The outcomes of the program for residents were difficult to measure. For many people residing in aged care facilities maintaining health status rather than improving health status may well be a satisfactory outcome. The three behaviour management projects produced the best evidence that resident outcomes improved. The pain management project in Round 1 had arguably the most comprehensive evidence that practices improved but was unable to show consistent reductions in pain. Two projects with a strong focus on prevention (oral health and wound management) were able to demonstrate improved outcomes (improved oral health and reduction in wounds).

Impacts on staff were mixed but generally included improvements in awareness, confidence, knowledge and skills. Staff had improved access to and use of evidence-based resources and tools. There was evidence in some projects of greater collaboration between nursing staff and personal carers, as well as with health and allied health in the planning and provision of care. Impacts on facilities included improvements to the physical environment, better access to equipment and outside services and improvements in key processes and systems of care.

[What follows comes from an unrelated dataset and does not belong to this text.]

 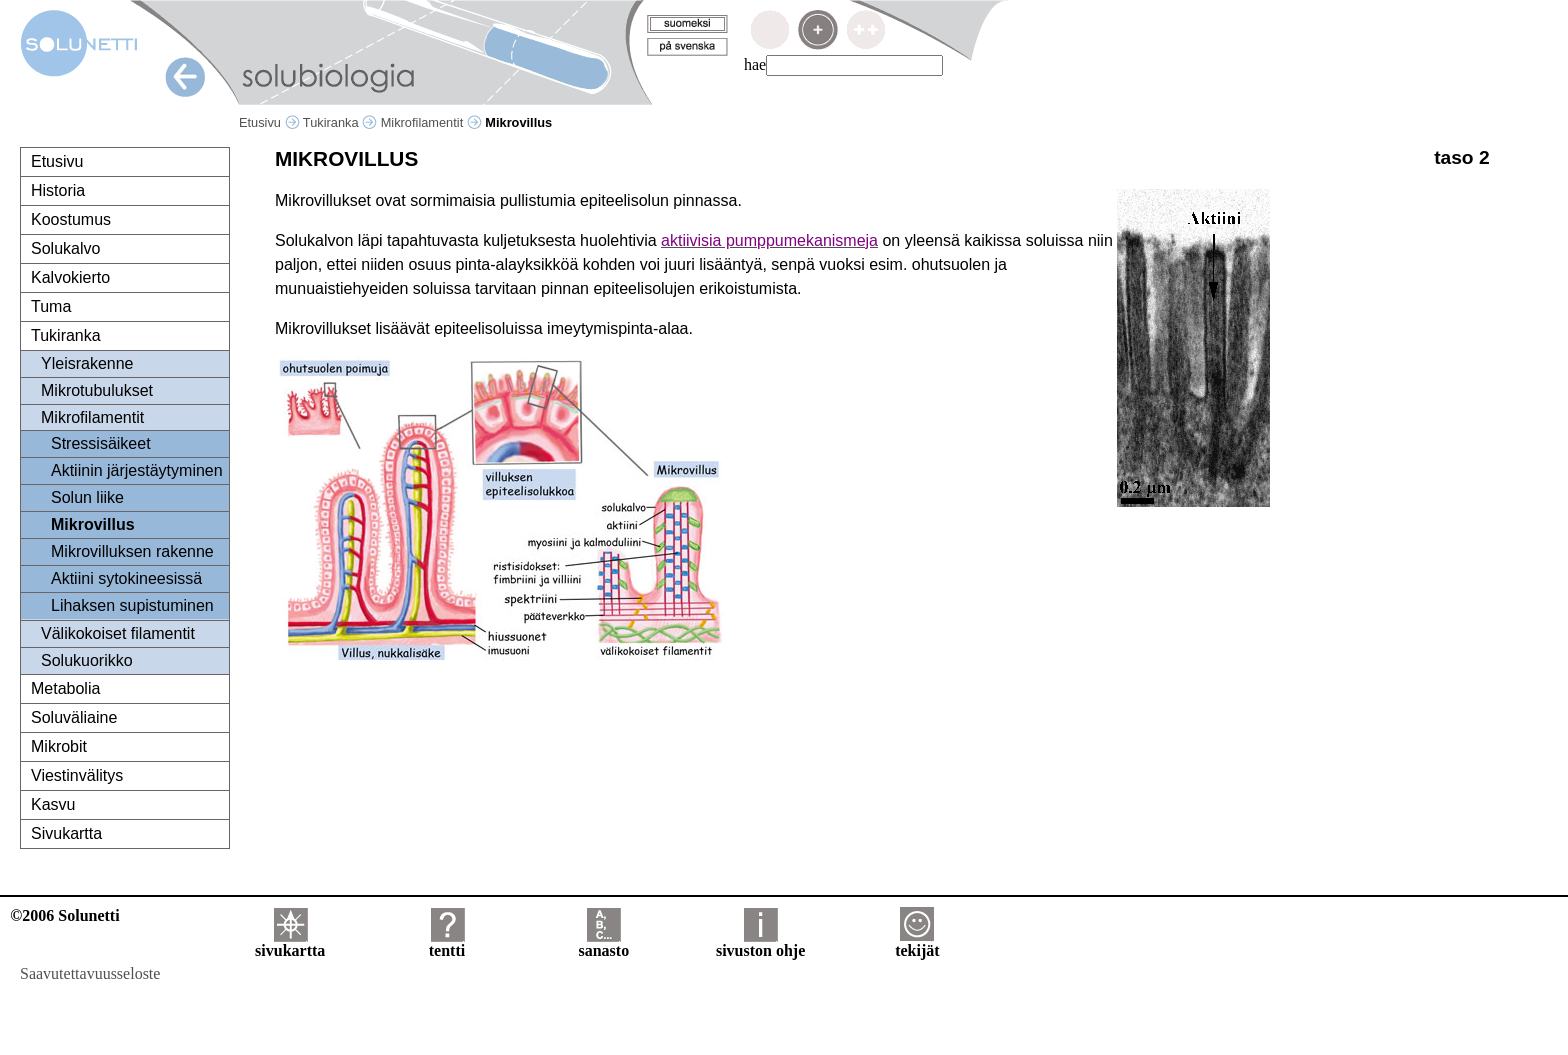 I want to click on Viestinvälitys, so click(x=77, y=775).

Each project identified the main outcomes that it was designed to achieve over the course of the two years. Many of the intended outcomes were expressed in ways that made it difficult to determine whether the outcomes had in fact been achieved, which may have contributed to a lower rate of achievement than if the outcomes had been expressed more precisely. Projects had more success achieving intended outcomes for facilities and staff than for residents.

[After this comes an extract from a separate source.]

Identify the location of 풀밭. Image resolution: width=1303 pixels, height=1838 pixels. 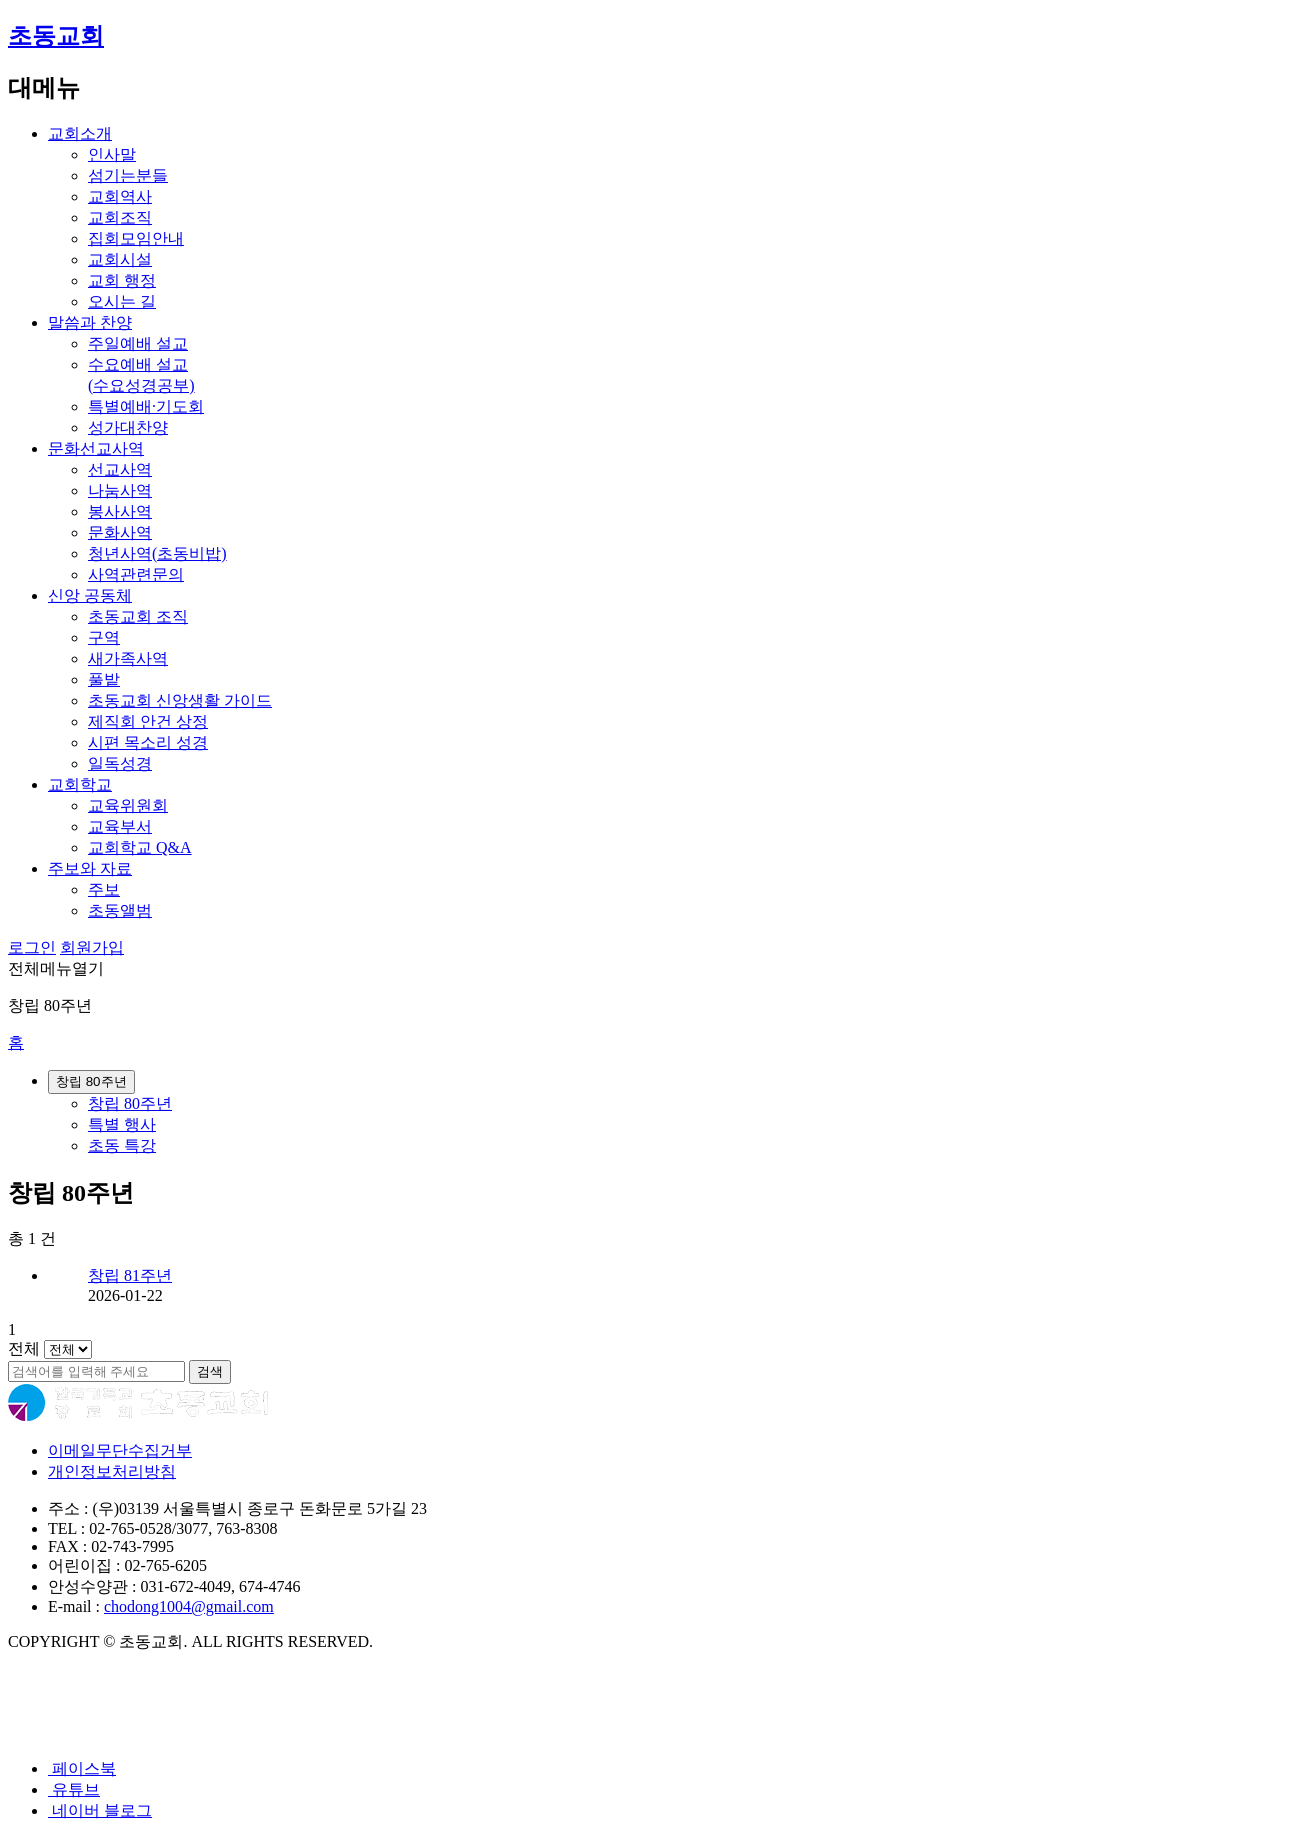
(104, 679).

The seven objectives for the EBPRAC program were not well understood by projects in Round 1 but this improved in Round 2. Only one of the objectives was not well incorporated into project activities (‘Build consumer confidence in the aged care facilities involved in EBPRAC’). Four of the seven objectives were met, one was partially met and two not met. This is a good result, given that some of the objectives are ambitious or it is too early to fully assess the extent to which some objectives have been met.

An important part of the EBPRAC program was a series of six national workshops, attended by members of lead organisations and participating facilities. Feedback indicated that the workshops largely met the workshop aims, assisted in understanding how individual projects fitted within the program, were a worthwhile use of time and were a useful way of promoting networking, interaction and the sharing of ideas.

Dissemination about project activities was extensive, primarily at a local level but also more broadly with presentations at state and national conferences. Over 2,200 dissemination activities were estimated to have ‘reached’ over 200,000 people.

Sustainability is probably the most challenging aspect of any program. Use of a sustainability tool to measure ten factors that have been shown to influence sustainability indicated an increased likelihood of project activities being maintained, when results at the end of each project were compared with the results at the beginning of each project. Sustainability will depend more on factors within each facility (e.g. the presence of leadership and management support), rather than what was done by each project.

The factors most consistently identified by lead organisations and staff from participating facilities as ‘key’ to successful implementation were a receptive context for change (including leadership), adequate resources and stakeholder engagement. Being able to ‘see’ the benefits of change, either for residents or staff, was an important motivator for staff to either implement or maintain a change in practice.